Our data demonstrated that 14-3-3ζ overexpression provided an increased survival advantage in response to anchorage independent growth and low serum conditions in breast epithelial and breast cancer cells. In contrast, inhibiting 14-3-3ζ expression sensitized breast cancer cells to chemotherapeutics in vitro
and transient blockade of 14-3-3ζ reduced the growth of breast tumor xenografts in vivo. These data suggest that 14-3-3ζ may serve as a therapeutic target for chemo-sensitization and effective tumor inhibition.

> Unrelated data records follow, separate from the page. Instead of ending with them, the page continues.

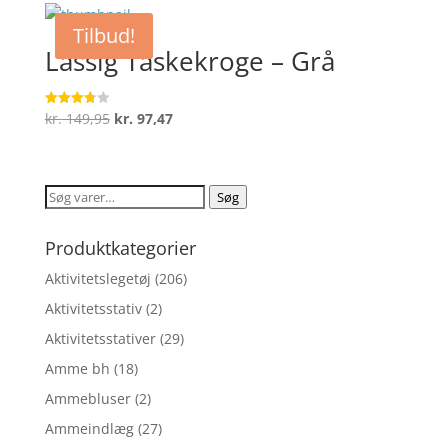
Tilbud!
Lässig Taskekroge – Grå
Den
Den
kr.
149,95
kr.
97,47
Vurderet
3.8
oprindelige
aktuelle
ud af 5
pris
pris
var:
er:
Søg
Søg
kr. 149,95.
kr. 97,47.
efter:
Produktkategorier
Aktivitetslegetøj
(206)
Aktivitetsstativ
(2)
Aktivitetsstativer
(29)
Amme bh
(18)
Ammebluser
(2)
Ammeindlæg
(27)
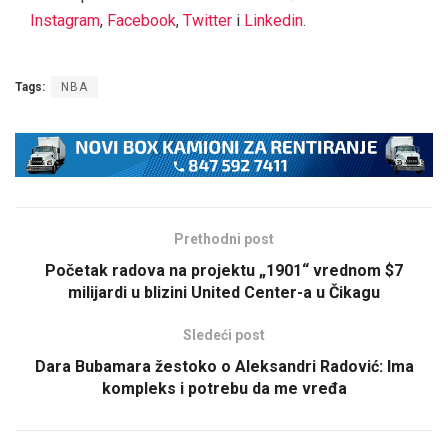
Instagram
,
Facebook
,
Twitter
i
Linkedin
.
Tags:
NBA
Prethodni post
Početak radova na projektu „1901“ vrednom $7
milijardi u blizini United Center-a u Čikagu
Sledeći post
Dara Bubamara žestoko o Aleksandri Radović: Ima
kompleks i potrebu da me vređa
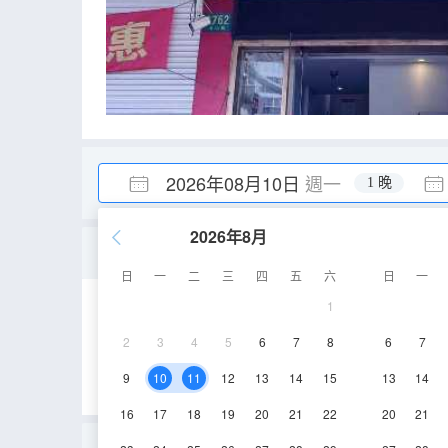
2026年08月10日
週一
1 晚
2026年8月
浪漫大床房
日
一
二
三
四
五
六
日
一
1
17㎡
2層
空
2
3
4
5
6
7
8
6
7
9
10
11
12
13
14
15
13
14
16
17
18
19
20
21
22
20
21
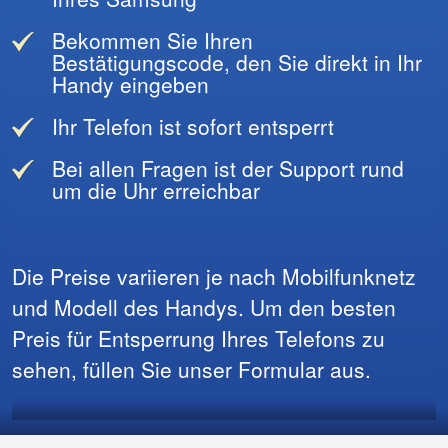
Bekommen Sie Ihren
Bestätigungscode, den Sie direkt in Ihr
Handy eingeben
Ihr Telefon ist sofort entsperrt
Bei allen Fragen ist der Support rund
um die Uhr erreichbar
Die Preise variieren je nach Mobilfunknetz
und Modell des Handys. Um den besten
Preis für Entsperrung Ihres Telefons zu
sehen, füllen Sie unser Formular aus.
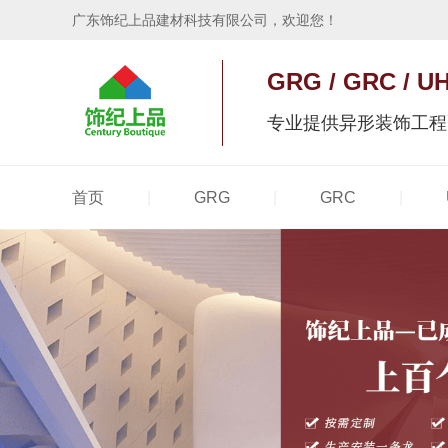
广东饰纪上品建材科技有限公司，欢迎您！
GRG / GRC 
专业提供异形装饰工程
|
|
|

Interestingly, reducing 14-3-3ζ expression in lung cancer cells sensitized the cells to ionizing radiation, cisplatin, and anoikis (25
), whereas, high expression of 14-3-3ζ in breast cancer cells predicted poor response to tamoxifen treatment (30
). We have recently found that 14-3-3ζ down-regulates the tumor suppressor gene p53 via activation of Akt and Mdm2 mediated p53 protein degradation, conferring anoikis resistance in mammary epithelial cells (11
). Additionally, 14-3-3 is known to modulate multiple survival signals including Akt downstream signals. Therefore, targeting 14-3-3ζ or targeting downstream pathways regulated by 14-3-3ζ may sensitize cells to apoptosis and serve as effective anti-cancer strategies in patients whose tumors overexpress 14-3-3ζ.

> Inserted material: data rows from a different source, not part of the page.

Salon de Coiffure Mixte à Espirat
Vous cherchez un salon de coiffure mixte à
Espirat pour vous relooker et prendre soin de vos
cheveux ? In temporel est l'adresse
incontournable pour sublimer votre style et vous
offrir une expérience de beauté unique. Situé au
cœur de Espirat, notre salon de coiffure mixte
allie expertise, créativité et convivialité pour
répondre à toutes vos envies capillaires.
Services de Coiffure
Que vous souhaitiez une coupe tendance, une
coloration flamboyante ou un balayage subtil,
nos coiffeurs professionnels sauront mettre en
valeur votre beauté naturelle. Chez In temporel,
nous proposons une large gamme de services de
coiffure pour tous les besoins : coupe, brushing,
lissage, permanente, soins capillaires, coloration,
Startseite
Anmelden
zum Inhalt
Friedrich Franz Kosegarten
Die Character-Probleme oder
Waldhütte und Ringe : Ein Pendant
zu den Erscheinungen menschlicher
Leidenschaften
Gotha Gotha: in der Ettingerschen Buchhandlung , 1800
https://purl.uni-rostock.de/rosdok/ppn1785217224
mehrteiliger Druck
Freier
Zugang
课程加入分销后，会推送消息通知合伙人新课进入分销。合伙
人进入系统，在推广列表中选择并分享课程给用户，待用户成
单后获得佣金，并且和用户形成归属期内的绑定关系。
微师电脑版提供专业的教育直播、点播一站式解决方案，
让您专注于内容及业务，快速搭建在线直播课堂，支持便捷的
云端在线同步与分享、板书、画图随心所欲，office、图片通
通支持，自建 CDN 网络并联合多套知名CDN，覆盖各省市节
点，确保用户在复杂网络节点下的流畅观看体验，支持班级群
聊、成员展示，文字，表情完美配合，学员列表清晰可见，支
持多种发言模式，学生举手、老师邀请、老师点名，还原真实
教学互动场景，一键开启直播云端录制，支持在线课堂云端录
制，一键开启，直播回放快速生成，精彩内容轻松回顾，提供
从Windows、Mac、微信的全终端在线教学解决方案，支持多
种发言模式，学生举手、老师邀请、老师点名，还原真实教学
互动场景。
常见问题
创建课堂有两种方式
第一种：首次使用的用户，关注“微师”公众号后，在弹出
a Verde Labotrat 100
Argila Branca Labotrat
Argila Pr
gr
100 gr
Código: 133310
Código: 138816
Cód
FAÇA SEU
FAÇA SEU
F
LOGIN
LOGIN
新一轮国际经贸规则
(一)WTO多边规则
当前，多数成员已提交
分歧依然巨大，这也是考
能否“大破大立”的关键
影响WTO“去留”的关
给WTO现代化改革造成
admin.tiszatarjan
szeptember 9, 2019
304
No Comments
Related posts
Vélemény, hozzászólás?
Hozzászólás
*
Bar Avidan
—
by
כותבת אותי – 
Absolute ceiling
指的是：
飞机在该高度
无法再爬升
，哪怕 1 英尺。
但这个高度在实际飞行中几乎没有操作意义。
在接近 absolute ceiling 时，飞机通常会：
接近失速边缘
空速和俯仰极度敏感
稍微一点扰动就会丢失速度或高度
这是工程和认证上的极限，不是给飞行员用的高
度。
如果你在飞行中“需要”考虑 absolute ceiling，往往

Our data suggest overexpression of 14-3-3ζ may have an oncogenic role in breast cancer. In contrast, 14-3-3σ can act as a tumor suppressor and its expression is lost in many breast cancers (31
). 14-3-3σ also inhibits Akt activity after DNA damage (32
) while our data have shown that 14-3-3ζ overexpression increases Akt activation (11
). Thus, different 14-3-3 isoforms may have specific, non-overlapping and even opposing biological functions. Although silencing 14-3-3ζ, without altering 14-3-3β levels, decreased transformation and tumorigenesis in breast cancer cells, our data do not exclude the possibility that overexpression of other canonical 14-3-3 isoforms may also contribute to tumorigenicity. It is known that 14-3-3 proteins can form homodimers or heterodimers with other isoforms (33
). In the context of cancer, overexpression of 14-3-3ζ may interfere with the balance of various dimmer compositions within the cell. This would lead to substrate bias for 14-3-3ζ dimers, which may explain why increasing 14-3-3ζ, even in the presence of other 14-3-3 proteins, leads to enhanced transformation. It may also explain why decreasing only 14-3-3ζ with siRNA, even in the presence of other 14-3-3 proteins, dramatically decreases tumorigenic properties in vitro
and in vivo
. Our findings call for the development of 14-3-3ζ-targeting therapies for a more effective, personalized cancer care of patients whose tumors overexpress 14-3-3ζ and are at high risk of having disease recurrence with metastasis.